The initial administrators' report found that while investors' money was held in trust, there was a shortfall of A$19.7m - about 9 per cent of clients' equity positions.
That has now grown to A$44.6m or about 16 per cent of client equity positions as of February 28 this year.
Liquidators KPMG took the case through a joint court process in Australia and New Zealand, in a first-ever cross-country hearing, for a ruling on how to distribute the money.
The case was heard in December with the judgment reserved.
The Herald understands the judgment will be released next Wednesday.
The liquidators' fifth report released last month shows Halifax New Zealand had cash and other assets to the value of NZ$62.1m and A$58.2m held on trust for the benefit of investors which are subject to the client money court proceedings.
The company also owes preferential creditors $116,360 and unsecured creditors $10,968 although this includes the around 2100 contingent (investor) creditors of the company for the value of $1.
Legal action
The liquidators are still investigating the conduct of the company's director, former directors and various third party advisers to determine if there are any potential recoveries available.
But they say they are also weighing up the costs and benefits of doing that with the prospects of success and the financial ability of defendants to meet claims.

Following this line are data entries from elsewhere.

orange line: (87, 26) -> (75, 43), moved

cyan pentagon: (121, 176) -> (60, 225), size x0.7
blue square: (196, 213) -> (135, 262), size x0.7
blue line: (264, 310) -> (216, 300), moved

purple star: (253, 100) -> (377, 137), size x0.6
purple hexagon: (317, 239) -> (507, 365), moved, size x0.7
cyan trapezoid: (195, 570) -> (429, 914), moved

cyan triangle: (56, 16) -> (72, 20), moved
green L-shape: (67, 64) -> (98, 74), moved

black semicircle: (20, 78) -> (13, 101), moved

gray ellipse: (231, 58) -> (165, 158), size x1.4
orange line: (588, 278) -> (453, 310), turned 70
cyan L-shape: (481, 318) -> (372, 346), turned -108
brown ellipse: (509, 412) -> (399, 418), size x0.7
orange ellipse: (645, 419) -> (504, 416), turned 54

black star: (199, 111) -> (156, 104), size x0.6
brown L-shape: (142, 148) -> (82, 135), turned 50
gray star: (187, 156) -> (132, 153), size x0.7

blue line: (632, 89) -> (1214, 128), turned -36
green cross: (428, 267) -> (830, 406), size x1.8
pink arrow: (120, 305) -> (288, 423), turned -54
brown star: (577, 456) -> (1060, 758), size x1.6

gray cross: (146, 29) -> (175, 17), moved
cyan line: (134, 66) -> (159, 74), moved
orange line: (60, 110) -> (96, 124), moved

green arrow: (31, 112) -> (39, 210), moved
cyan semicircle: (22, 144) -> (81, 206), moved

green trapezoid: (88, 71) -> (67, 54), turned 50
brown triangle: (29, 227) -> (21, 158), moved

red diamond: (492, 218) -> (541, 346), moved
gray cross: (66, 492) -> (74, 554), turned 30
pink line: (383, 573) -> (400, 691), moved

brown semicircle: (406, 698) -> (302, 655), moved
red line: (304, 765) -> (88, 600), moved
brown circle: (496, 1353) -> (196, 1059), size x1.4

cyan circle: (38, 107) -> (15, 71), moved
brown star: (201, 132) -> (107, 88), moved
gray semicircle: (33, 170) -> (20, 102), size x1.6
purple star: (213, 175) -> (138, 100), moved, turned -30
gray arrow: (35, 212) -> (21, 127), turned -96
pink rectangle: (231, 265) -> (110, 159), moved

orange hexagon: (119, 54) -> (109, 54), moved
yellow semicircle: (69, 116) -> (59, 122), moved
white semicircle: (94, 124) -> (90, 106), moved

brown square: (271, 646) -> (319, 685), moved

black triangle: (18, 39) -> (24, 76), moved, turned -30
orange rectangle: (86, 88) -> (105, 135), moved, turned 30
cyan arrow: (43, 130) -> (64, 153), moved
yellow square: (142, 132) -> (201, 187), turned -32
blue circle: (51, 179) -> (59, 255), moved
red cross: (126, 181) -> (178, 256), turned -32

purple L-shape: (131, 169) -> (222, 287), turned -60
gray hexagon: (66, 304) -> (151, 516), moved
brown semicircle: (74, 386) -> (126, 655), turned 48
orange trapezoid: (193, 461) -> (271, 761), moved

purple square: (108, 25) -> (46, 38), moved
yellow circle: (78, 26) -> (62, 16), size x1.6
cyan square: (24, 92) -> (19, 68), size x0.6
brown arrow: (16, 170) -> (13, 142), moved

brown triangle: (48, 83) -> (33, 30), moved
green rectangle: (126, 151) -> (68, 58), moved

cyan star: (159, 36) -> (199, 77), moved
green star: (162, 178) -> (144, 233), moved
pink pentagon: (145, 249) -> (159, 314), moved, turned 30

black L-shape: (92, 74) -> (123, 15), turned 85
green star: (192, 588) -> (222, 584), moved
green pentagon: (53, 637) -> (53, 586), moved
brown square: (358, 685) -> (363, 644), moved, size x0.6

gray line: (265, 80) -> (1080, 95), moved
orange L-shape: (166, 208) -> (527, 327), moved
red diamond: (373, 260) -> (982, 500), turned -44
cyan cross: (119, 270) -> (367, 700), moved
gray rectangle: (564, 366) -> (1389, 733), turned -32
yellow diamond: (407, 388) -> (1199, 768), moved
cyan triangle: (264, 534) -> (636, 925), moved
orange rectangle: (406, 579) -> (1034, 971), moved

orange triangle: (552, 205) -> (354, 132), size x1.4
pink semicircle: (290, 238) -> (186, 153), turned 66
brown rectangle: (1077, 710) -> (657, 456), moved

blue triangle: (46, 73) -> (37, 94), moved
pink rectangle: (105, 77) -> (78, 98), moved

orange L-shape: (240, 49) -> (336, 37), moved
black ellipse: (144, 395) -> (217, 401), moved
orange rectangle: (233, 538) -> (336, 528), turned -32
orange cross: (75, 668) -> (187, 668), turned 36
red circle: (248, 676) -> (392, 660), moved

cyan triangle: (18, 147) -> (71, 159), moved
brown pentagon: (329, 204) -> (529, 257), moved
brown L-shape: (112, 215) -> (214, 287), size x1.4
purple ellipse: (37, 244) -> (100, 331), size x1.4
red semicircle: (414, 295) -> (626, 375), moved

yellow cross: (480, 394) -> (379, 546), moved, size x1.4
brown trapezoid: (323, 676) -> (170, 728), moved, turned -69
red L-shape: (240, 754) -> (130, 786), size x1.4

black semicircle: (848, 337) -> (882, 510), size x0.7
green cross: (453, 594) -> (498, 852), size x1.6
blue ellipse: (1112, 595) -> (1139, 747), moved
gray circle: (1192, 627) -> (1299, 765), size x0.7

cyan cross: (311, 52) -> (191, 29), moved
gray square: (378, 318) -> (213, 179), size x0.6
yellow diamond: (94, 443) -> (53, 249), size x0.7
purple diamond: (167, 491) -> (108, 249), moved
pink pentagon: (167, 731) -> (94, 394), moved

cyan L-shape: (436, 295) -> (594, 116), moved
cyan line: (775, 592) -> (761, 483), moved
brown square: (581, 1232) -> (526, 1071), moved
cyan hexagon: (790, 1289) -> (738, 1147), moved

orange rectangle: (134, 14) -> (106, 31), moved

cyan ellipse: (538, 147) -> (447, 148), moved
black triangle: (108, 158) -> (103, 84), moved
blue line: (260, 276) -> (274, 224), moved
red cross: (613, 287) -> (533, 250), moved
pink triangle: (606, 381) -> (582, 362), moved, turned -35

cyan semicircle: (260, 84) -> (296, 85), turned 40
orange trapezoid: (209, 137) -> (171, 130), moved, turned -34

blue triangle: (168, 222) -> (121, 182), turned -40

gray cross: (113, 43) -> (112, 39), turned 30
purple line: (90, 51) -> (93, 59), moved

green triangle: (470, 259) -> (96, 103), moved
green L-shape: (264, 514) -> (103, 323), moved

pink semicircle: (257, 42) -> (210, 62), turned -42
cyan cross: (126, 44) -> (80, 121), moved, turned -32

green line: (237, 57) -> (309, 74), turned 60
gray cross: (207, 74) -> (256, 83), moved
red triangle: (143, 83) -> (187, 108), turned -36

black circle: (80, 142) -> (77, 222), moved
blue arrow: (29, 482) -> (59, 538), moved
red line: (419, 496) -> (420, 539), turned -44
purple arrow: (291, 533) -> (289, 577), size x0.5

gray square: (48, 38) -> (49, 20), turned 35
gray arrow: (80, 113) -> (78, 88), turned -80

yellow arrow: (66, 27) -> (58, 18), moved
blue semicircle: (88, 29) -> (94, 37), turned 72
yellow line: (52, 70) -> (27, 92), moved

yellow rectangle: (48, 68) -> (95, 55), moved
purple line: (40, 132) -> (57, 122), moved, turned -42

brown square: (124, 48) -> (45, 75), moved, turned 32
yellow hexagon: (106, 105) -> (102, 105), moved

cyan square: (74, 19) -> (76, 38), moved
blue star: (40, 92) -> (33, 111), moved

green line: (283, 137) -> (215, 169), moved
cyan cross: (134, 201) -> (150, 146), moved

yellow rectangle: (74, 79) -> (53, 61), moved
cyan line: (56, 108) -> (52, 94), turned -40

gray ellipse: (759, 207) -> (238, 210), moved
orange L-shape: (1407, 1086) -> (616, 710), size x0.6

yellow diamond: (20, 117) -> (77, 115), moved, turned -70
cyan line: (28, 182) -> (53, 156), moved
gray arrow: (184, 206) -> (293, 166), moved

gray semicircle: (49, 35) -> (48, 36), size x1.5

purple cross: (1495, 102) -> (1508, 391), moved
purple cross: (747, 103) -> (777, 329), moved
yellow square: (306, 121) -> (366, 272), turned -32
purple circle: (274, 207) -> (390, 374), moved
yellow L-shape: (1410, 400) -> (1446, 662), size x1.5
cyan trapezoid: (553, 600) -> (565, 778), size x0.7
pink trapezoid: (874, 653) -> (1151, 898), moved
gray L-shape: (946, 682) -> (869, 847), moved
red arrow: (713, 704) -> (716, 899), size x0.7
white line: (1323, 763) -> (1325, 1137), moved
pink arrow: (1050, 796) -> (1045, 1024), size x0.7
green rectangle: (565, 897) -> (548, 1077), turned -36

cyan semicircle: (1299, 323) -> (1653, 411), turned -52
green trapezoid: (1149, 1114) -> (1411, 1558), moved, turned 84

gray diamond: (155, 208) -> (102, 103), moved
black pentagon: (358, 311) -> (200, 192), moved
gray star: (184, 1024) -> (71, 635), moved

The sole remaining director is Andrew Gibbs, who was also New Zealand managing director, and through his trust the owner of 30 per cent of the New Zealand business.
Former directors include Christopher Weir, Jeffrey Worboys and Veronica Aris, who all resigned on November 25, 2018 - two days before the administrator was appointed in this country.
New Zealand's market regulator the Financial Markets Authority began an investigation into the company in February last year.
An FMA spokesman said the investigation into Halifax was ongoing.
"We don't comment on live investigations. We are mindful of the other processes under way in relation to Halifax and any findings that may result from them, including the joint Australia-New Zealand court case, the Australia-New Zealand liquidation process, and Asic's ongoing investigation. We continue to receive updates from the liquidators of Halifax."
He said while the FMA endeavoured to run an efficient and timely investigation process, it must be thorough.
In Asic's last update it said it continued to receive regular updates from the liquidators during the liquidation process.
"Asic will consider further the circumstances surrounding the voluntary administration and liquidation of Halifax, as well as the allegations of misconduct raised by the administrators (including in their report to creditors under s439A of the Corporations Act), particularly those concerning compliance with laws on conduct and client money.
"Under the law, including the Corporations Act, licensees must keep client money separate from their own. This is an important safeguard to protect the interests of retail investors.
"Asic takes matters concerning the protection of client money particularly seriously. Asic notes that breaches of the client money provisions attract criminal penalties."